ジュニアの現場から見るグラウンド問題の現実。サッカー少年たちの故郷(ふるさと)が無くなるとき

2014年12月19日

コラム

手作りのグラウンドが使えなくなってしまう日

「すぐそばに宮内庁の新浜鴨場を含めた『野鳥の楽園』があるんです。朝グラウンドに来ると鵜の吐き出した小魚がたくさん落ちていることも珍しくないんですよ(笑)」

 新浜フットボールクラブの遠山代表が、そう話しながらグラウンドを案内してくれた。周辺にはザリガニの釣れる側溝もあり、草むらからはバッタやトンボなどの昆虫が季節によって顔を出すという。

「グラウンドを作ったのは、今から15年前になります。
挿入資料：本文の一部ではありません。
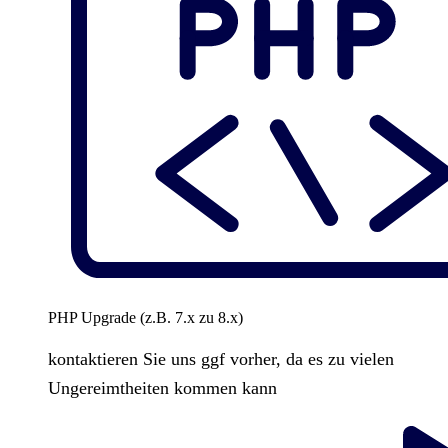
PHP Upgrade (z.B. 7.x zu 8.x)
kontaktieren Sie uns ggf vorher, da es zu vielen
Ungereimtheiten kommen kann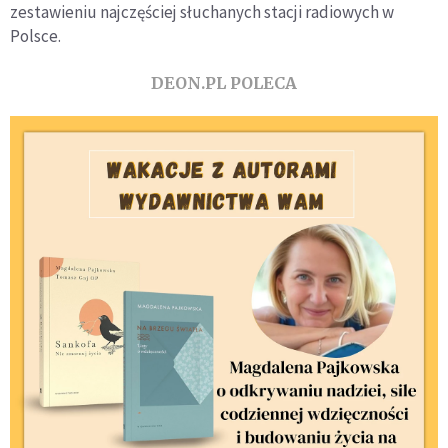
zestawieniu najczęściej słuchanych stacji radiowych w
Polsce.
DEON.PL POLECA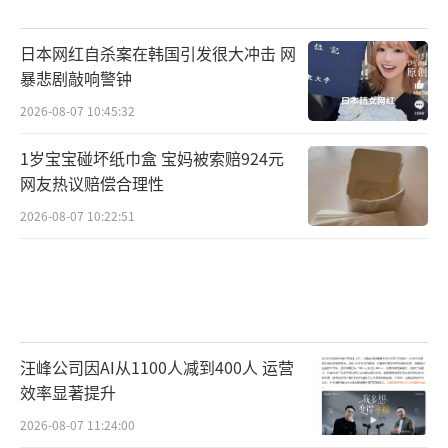
日本网红自杀案在韩国引发很大冲击 网
暴悲剧敲响警钟
2026-08-07 10:45:32
1岁宝宝碰坏纸巾盒 宝妈被索赔924元
网友热议赔偿合理性
2026-08-07 10:22:51
汪峰公司因AI从1100人减到400人 运营
效率显著提升
2026-08-07 11:24:00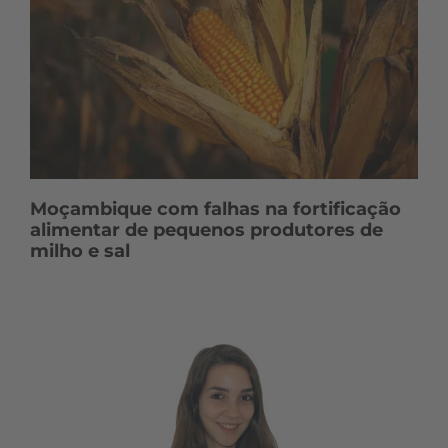
Moçambique com falhas na fortificação
alimentar de pequenos produtores de
milho e sal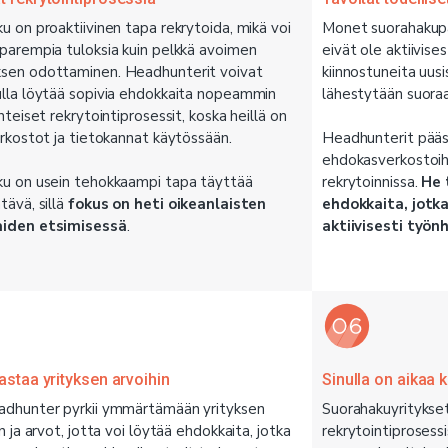
u on proaktiivinen tapa rekrytoida, mikä voi
Monet suorahakup
parempia tuloksia kuin pelkkä avoimen
eivät ole aktiivise
sen odottaminen. Headhunterit voivat
kiinnostuneita uusi
lla löytää sopivia ehdokkaita nopeammin
lähestytään suoraa
nteiset rekrytointiprosessit, koska heillä on
erkostot ja tietokannat käytössään.
Headhunterit pääse
ehdokasverkostoihi
u on usein tehokkaampi tapa täyttää
rekrytoinnissa.
He 
tävä, sillä
fokus on heti oikeanlaisten
ehdokkaita, jotk
iden etsimisessä
.
aktiivisesti työn
astaa yrityksen arvoihin
Sinulla on aikaa 
adhunter pyrkii ymmärtämään yrityksen
Suorahakuyritykse
n ja arvot, jotta voi löytää ehdokkaita, jotka
rekrytointiprosessi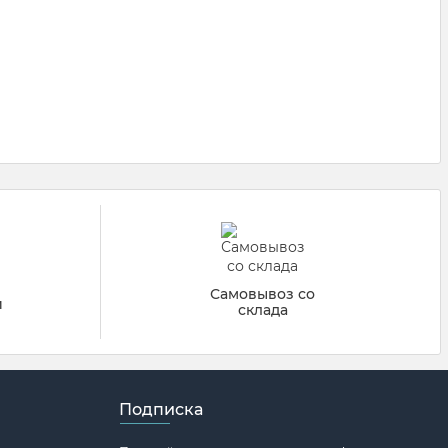
Самовывоз со
й
склада
Подписка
それまで活動していた小学校も毎週使えるわけではありませんでしたので、活動場所を探していたんです。ここは背丈ほどの葦(あし)が覆うような遊休地だったのですが、『手入れをすれば何とかなるんじゃないか』ということで、所轄の市川市を説得して借用許可を得ることからはじめました。

 業者には一切頼らずに、それぞれの人脈や知識を活かして、自分たちで切り拓いていったんです。完成したときは『自分たちのグラウンドができた!』ということで嬉しかったものですよ」と遠山代表は当時を知る年配のOBと振り返る。

 雑草だらけだった空き地は、たくさんのサッカーを楽しむ人によって踏み固められ、やがてサッカーグラウンドへと昇華した。

 だが、少年サッカーの原風景のような、この「手作りのグラウンド」も近く閉鎖されてしまうというのだ。2015年の3月末日で借用期限が切れてしまう。

「開発計画が進行していて、もう更新することはできないようです。署名活動など様々な手は打ってみたのですが、残念ながら決定を覆すことはできませんでした」

 グラウンドの閉鎖は、新浜フットボールクラブだけではなく、近隣のクラブにも影響がでてくる。ジュニアの公式戦があるときは会場として提供されることも多いからだ。